A team of federal Drug Enforcement Administration agents, accompanied by local law-enforcement officers, found 22 pounds of fentanyl during a June 22 search of the 960-square-foot residence on South Napoleon Avenue, federal court records show. It was the biggest recorded fentanyl seizure yet in Columbus, said Mauricio Jimenez, the agent in charge of the DEA’s Columbus office since February.
Four men — all undocumented immigrants from Mexico — are being held on federal charges of conspiracy to distribute fentanyl along with heroin and methamphetamine, which also were recovered from the house, Jimenez said.
The four people charged with seven counts each are Tomas Palma (also known as Tomas Sandoval), 31; Alvaro Gasca-Cardoso, 37; Alexis Zazueta-Soto, 44; and Salatiel Ramos-Rojas, 40.
Ramos-Rojas was the person renting the one-story house in the 400 block of South Napoleon Avenue, federal court documents show.
Federal agents are still investigating how the drugs were transported to Columbus, but they are certain they were part of a trafficking operation that stretches far beyond Ohio, Jimenez said. The counts involving heroin trafficking say the drug was distributed in the Columbus area from about May 1 through June 22, court records show.
Fentanyl is a man-made painkilling drug that can be 50 times more potent than heroin, depending on its purity. Exposure to a very small amount of fentanyl — the granular size of a needle head — can be deadly, Jimenez said.
Much of the fentanyl found in the United States is made in China and shipped to Mexico, or made in Mexico and brought over the border, he said.
“The Mexican cartels, they didn’t reinvent the wheel . ... The same trade routes are still being used” that were used for the heroin, methamphetamine, cocaine and marijuana that came before, Jimenez said.
In a recent case in New Carlisle in Clark County, law enforcement learned that a man was paid $6,000 to drive a van containing what was thought to be 20 pounds of fentanyl from Nuevo Leon, Mexico, to the Dayton area on June 11, federal court records show. Laboratory testing later determined the suspected fentanyl was actually cocaine; federal charges are pending against four men in U.S. District Court in Dayton.

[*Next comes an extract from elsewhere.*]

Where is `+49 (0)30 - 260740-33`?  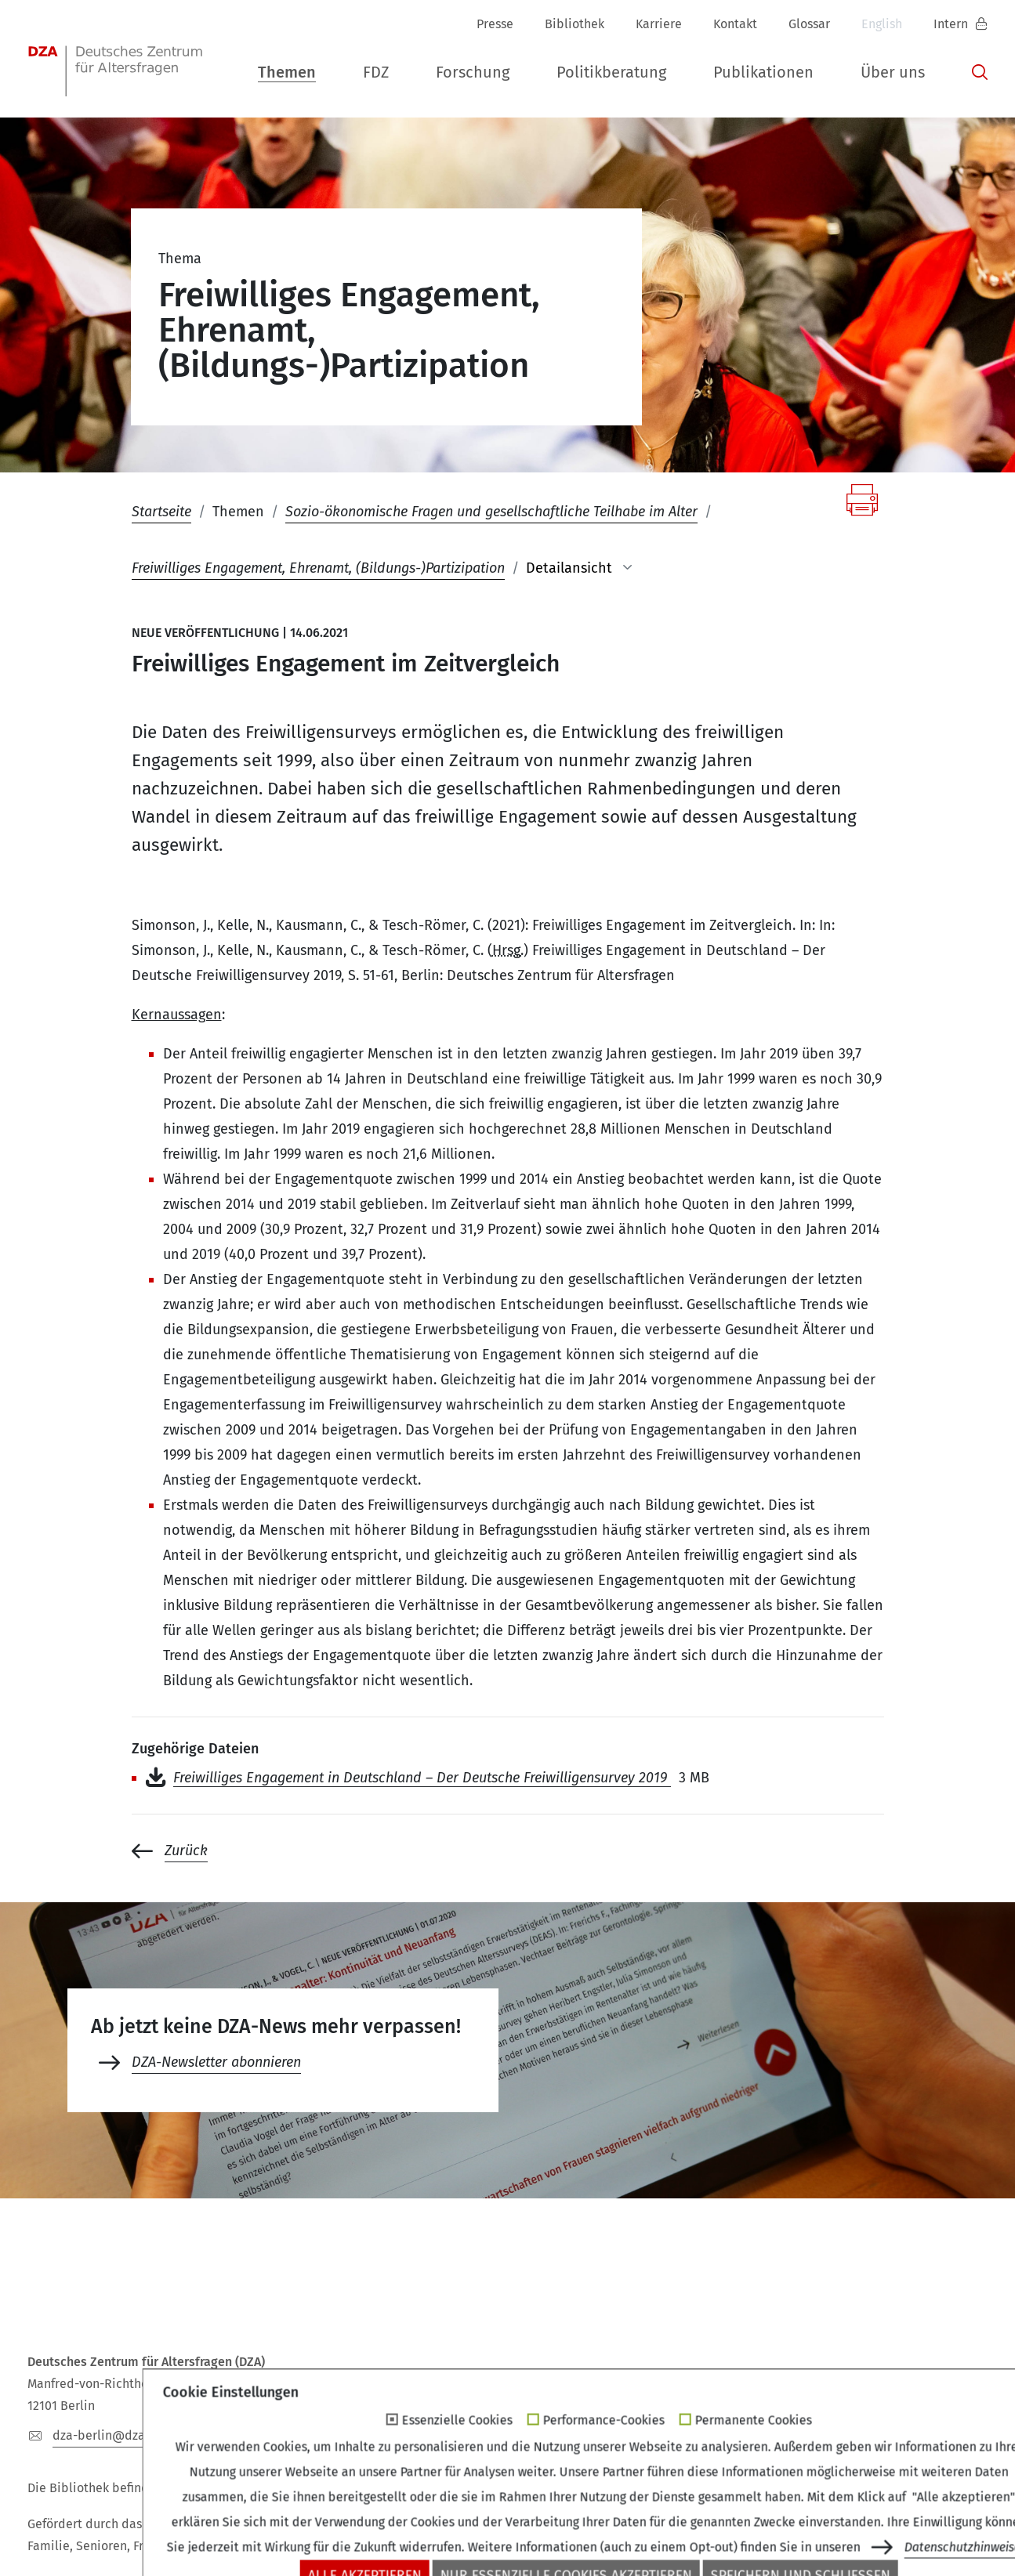
+49 (0)30 - 260740-33 is located at coordinates (447, 2435).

Part of the ongoing investigation of the fentanyl seizure in Columbus will determine if any casualties can be connected to drug sales, Jimenez said.
“We’re always looking to find these people who have been hurt,” he said. “That’s just not specific to this investigation.”
Fentanyl, which is frequently being mixed with heroin, is considered to be at the root of the spike in overdose deaths in Ohio and nationwide. It has contributed mightily to Ohio’s total of 5,137 drug-overdose deaths in 2017, which was a 17.6 percent increase over the prior year.
U.S. Attorney General Jeff Sessions recently announced Operation Synthetic Opioid Surge, a program designed to provide more resources to cut the supply of deadly synthetic opioids in locations where overdose rates are high. The Southern District of Ohio, which includes Columbus, Cincinnati and Dayton, was identified as one of the 10 hardest-hit areas for opioid abuse in the nation.
The greatest attention will be given to Montgomery County and the Dayton metro areas, U.S. Attorney Benjamin C. Glassman said.
Montgomery County had a record 566 overdose deaths in 2017.
By comparison, Franklin County, which has a higher population, set its own record of 520 overdose deaths last year, with 66.5 percent of them fentanyl-related, according to the Franklin County coroner’s office. In 2016, Franklin County had 353 overdose deaths.